- _Work to complete_: Nothing outside the range is to be copied. From the entries below, reproduce exactly the lines starting at the one with "News4teachers" and ending at the one with "Zuschauer am Nürburgring", without pictures.

- _Collected data_:
•••

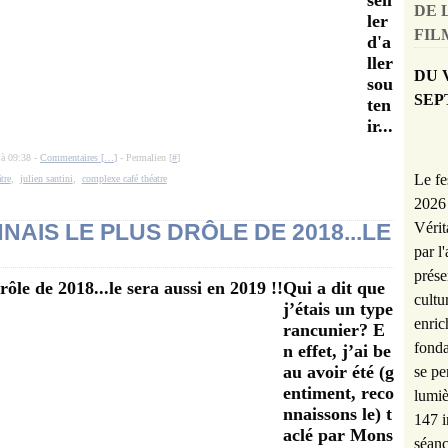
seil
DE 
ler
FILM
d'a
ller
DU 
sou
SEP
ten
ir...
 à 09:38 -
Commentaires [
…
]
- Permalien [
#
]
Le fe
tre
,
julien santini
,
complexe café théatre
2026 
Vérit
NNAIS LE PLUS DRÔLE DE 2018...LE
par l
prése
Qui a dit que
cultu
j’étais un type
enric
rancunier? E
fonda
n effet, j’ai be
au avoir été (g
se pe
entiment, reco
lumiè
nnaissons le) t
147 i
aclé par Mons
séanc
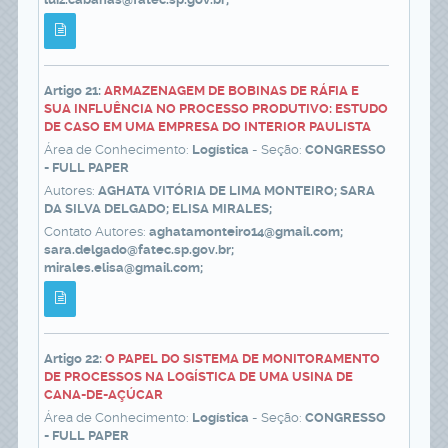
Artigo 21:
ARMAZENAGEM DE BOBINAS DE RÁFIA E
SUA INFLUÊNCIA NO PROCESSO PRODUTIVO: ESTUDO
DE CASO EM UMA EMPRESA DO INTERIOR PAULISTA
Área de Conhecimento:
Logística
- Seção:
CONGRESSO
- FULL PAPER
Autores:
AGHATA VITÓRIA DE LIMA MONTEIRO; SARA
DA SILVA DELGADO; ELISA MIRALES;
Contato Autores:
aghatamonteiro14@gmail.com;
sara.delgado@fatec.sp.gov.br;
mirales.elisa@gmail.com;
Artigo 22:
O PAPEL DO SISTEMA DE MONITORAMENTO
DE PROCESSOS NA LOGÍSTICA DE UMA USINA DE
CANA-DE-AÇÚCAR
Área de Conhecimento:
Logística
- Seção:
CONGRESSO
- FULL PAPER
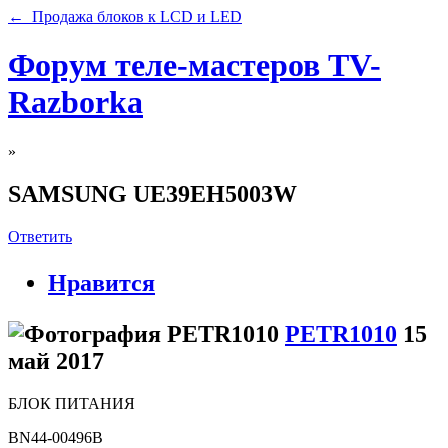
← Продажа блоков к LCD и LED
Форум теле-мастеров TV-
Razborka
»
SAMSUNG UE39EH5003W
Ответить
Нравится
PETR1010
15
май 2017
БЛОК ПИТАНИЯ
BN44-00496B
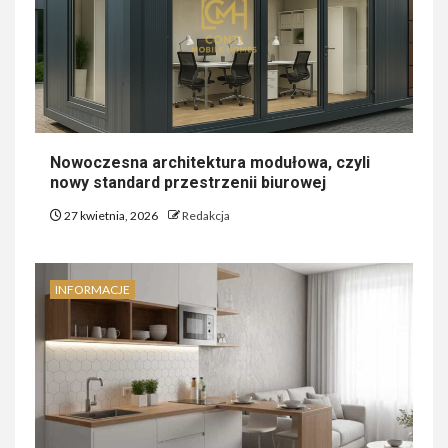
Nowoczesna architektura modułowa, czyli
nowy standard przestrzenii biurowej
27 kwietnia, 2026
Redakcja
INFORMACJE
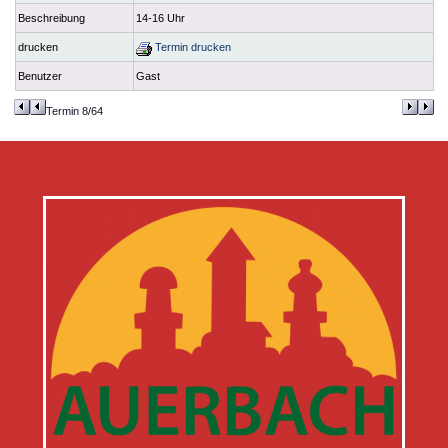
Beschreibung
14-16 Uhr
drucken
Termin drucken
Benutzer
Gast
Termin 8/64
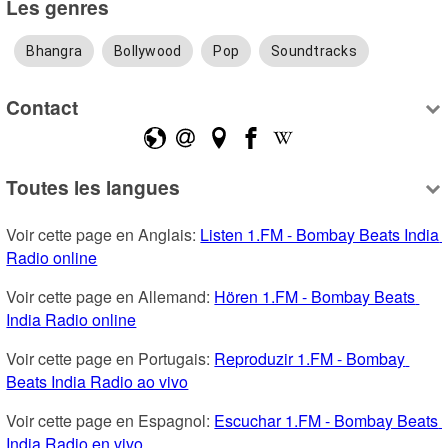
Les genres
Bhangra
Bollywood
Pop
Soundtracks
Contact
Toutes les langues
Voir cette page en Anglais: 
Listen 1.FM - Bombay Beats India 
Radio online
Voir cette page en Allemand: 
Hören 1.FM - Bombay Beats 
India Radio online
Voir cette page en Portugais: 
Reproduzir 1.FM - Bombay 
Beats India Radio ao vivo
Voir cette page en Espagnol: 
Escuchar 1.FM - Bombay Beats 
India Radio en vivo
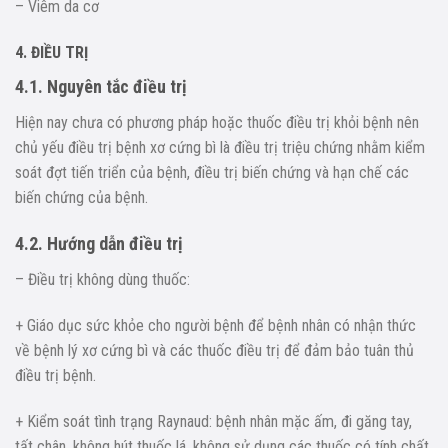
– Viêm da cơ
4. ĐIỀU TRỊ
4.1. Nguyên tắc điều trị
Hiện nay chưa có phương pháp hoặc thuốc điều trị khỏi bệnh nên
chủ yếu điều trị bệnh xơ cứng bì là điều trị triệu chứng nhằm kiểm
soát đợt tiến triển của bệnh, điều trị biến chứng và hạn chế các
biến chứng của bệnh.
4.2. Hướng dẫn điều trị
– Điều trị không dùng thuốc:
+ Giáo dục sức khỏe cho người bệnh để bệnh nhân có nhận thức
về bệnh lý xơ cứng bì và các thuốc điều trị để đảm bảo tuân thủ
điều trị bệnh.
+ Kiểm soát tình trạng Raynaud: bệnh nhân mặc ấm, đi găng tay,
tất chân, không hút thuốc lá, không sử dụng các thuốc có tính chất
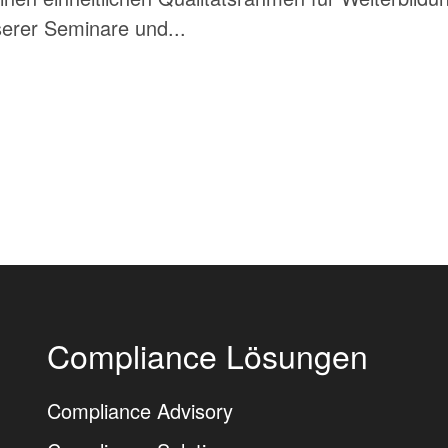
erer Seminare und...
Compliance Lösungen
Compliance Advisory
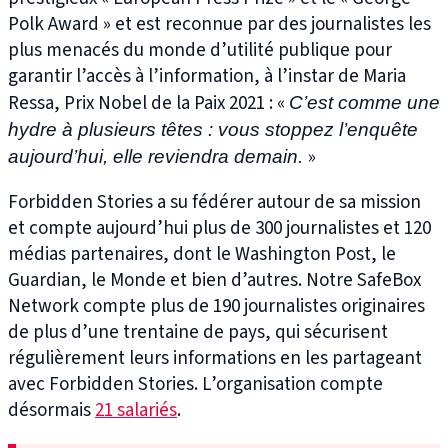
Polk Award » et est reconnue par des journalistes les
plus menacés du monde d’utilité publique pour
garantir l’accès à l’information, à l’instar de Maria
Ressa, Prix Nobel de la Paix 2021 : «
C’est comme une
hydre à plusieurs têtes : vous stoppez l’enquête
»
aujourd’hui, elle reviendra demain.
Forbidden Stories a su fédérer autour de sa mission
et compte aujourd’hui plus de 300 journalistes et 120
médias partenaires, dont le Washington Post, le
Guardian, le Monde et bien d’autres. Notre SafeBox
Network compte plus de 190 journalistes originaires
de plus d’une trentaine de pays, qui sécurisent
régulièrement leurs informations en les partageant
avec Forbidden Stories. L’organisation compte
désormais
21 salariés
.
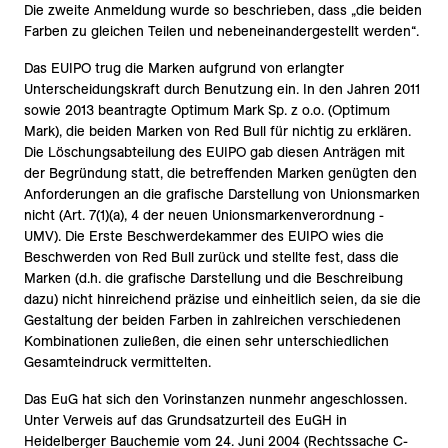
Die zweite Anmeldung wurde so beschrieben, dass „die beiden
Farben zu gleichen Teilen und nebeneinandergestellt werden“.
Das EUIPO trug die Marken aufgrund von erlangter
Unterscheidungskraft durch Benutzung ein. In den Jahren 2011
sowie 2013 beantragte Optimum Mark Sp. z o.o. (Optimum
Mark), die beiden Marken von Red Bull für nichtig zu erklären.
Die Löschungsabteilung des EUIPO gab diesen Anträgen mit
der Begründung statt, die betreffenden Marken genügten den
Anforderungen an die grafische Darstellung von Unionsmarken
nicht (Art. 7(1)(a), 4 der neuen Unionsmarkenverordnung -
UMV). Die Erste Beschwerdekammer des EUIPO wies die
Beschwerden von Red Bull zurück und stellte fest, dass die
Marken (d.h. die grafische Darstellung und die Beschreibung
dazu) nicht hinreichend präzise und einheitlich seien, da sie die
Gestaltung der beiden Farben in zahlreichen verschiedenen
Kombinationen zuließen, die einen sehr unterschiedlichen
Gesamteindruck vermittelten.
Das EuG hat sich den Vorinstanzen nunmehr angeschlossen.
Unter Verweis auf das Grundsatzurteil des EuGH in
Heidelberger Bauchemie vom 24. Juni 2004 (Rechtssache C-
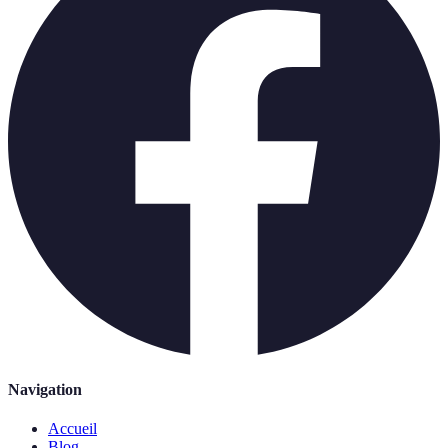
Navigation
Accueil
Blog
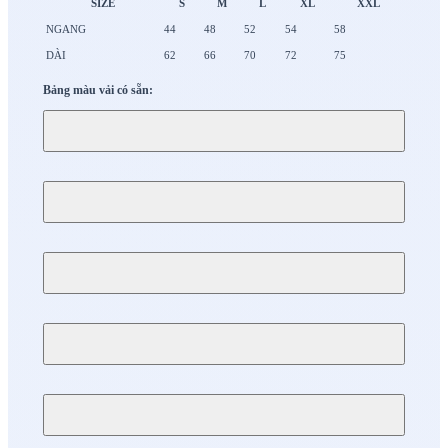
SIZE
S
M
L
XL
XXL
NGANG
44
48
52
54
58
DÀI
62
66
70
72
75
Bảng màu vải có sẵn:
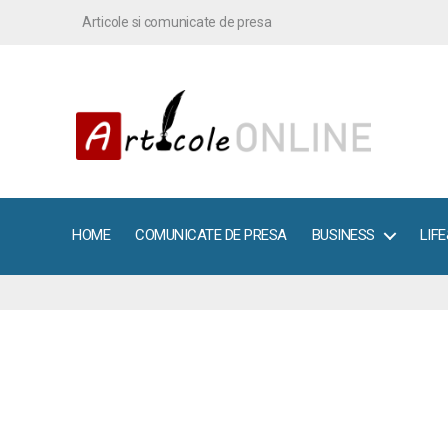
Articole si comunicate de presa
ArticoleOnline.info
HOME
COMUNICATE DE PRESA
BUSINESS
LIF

•••

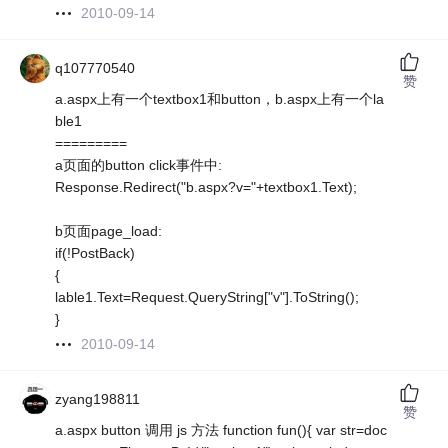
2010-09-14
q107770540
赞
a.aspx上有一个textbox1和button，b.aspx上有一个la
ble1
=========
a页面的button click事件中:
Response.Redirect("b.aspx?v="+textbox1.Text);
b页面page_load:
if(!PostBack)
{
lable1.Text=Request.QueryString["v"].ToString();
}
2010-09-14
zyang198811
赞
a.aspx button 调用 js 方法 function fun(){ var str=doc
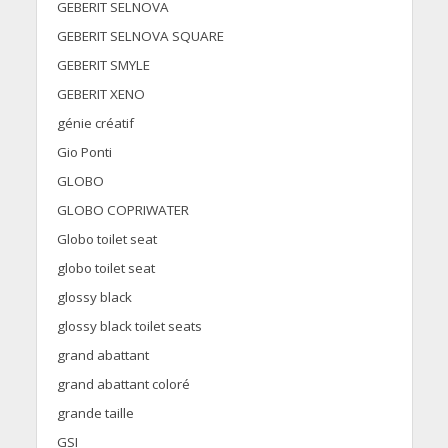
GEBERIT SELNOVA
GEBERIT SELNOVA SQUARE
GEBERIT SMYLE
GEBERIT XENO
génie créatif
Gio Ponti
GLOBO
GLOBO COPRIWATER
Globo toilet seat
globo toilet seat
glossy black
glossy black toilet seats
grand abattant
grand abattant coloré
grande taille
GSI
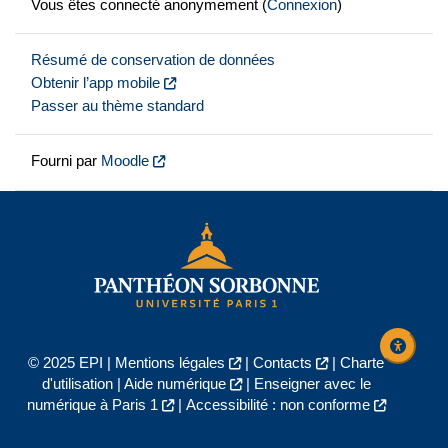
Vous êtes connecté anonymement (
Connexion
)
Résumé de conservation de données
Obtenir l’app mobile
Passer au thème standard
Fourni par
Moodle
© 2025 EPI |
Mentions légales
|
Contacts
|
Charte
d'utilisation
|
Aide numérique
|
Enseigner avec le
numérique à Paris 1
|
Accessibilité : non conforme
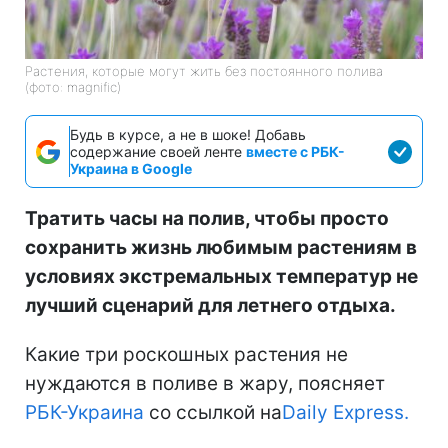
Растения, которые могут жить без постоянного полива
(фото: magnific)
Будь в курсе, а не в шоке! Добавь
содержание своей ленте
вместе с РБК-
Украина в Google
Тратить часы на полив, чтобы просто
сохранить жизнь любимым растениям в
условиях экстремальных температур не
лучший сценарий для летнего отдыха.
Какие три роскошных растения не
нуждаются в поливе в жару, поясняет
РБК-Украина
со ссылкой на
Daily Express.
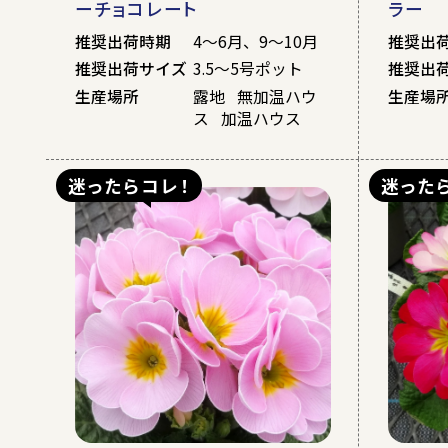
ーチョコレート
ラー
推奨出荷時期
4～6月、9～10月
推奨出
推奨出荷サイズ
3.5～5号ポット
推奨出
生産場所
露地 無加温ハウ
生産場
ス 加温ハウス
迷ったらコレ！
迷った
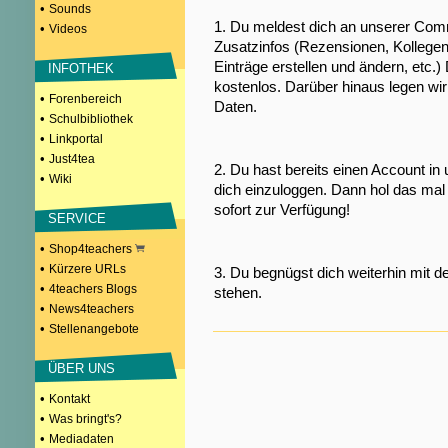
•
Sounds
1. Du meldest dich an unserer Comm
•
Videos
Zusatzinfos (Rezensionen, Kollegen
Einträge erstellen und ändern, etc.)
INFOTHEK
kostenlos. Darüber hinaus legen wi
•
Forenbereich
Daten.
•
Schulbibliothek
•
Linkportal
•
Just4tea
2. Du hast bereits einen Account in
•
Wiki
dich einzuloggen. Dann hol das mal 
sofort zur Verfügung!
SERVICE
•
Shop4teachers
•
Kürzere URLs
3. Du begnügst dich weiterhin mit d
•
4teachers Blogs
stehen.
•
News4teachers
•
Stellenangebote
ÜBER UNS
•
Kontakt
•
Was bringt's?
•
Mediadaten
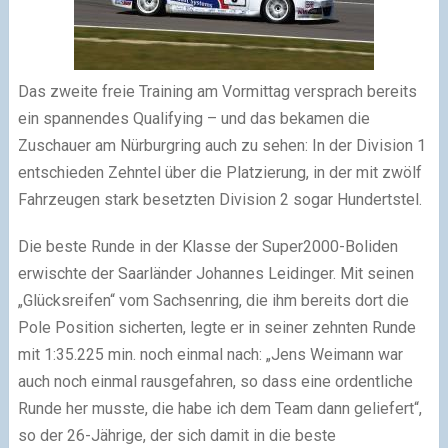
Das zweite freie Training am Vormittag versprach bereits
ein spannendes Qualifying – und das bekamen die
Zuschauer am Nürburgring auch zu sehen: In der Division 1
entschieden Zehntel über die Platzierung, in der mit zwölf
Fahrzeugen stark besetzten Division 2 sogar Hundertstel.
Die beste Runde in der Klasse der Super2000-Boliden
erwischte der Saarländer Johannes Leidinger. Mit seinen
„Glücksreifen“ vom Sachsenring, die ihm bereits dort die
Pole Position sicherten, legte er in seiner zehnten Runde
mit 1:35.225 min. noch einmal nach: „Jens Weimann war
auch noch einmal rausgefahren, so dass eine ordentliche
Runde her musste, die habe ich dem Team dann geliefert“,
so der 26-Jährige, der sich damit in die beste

•••

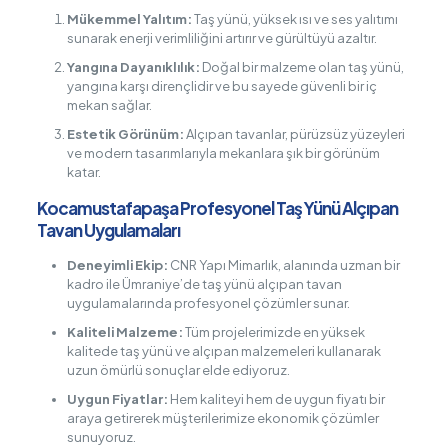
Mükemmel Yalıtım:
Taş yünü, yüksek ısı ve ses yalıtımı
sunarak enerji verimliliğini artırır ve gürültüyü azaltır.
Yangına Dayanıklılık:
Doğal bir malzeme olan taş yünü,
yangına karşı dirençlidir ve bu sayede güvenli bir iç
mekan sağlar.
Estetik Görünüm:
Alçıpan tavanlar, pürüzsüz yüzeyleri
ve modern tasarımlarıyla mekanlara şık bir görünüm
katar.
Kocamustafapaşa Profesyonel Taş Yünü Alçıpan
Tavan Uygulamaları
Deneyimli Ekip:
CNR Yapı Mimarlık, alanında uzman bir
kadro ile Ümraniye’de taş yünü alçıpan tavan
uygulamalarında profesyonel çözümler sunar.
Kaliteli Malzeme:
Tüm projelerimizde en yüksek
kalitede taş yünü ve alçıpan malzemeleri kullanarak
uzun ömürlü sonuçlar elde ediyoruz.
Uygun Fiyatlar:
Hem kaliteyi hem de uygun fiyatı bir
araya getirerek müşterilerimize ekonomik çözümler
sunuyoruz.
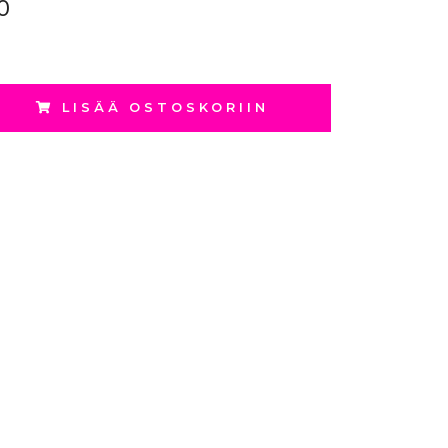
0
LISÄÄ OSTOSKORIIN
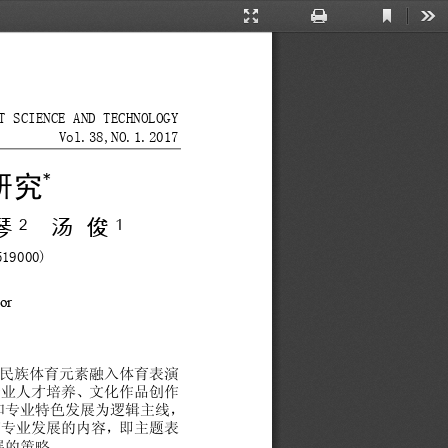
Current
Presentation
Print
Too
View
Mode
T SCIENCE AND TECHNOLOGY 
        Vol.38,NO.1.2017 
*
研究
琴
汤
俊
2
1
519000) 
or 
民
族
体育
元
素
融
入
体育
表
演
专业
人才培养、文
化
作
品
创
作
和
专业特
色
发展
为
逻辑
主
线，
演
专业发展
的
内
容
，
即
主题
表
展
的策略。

•••

- _Exercise result_:
News4teachers
•
Stellenangebote
ÜBER UNS
•
Kontakt
•
Was bringt's?
•
Mediadaten
Das zweite freie Training am Vormittag versprach bereits
ein spannendes Qualifying – und das bekamen die
Zuschauer am Nürburgring auch zu sehen: In der Division 1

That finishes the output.